(DATA IN THIS EXERCISE begins)

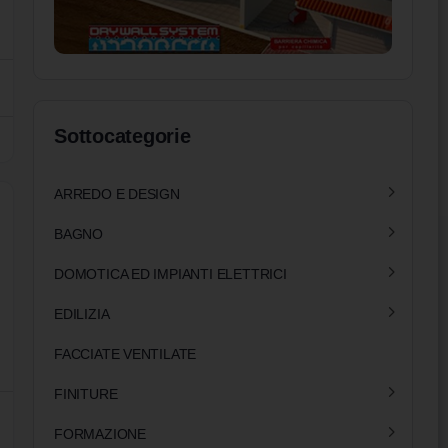
Sottocategorie
ARREDO E DESIGN
BAGNO
DOMOTICA ED IMPIANTI ELETTRICI
EDILIZIA
FACCIATE VENTILATE
FINITURE
FORMAZIONE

(DATA IN THIS EXERCISE ends)

> **WORK ORDER**
A verbatim transcript of the entries above is required, with the pictures left out.

> **OUTPUT OF THE TASK**
Sottocategorie
ARREDO E DESIGN
BAGNO
DOMOTICA ED IMPIANTI ELETTRICI
EDILIZIA
FACCIATE VENTILATE
FINITURE
FORMAZIONE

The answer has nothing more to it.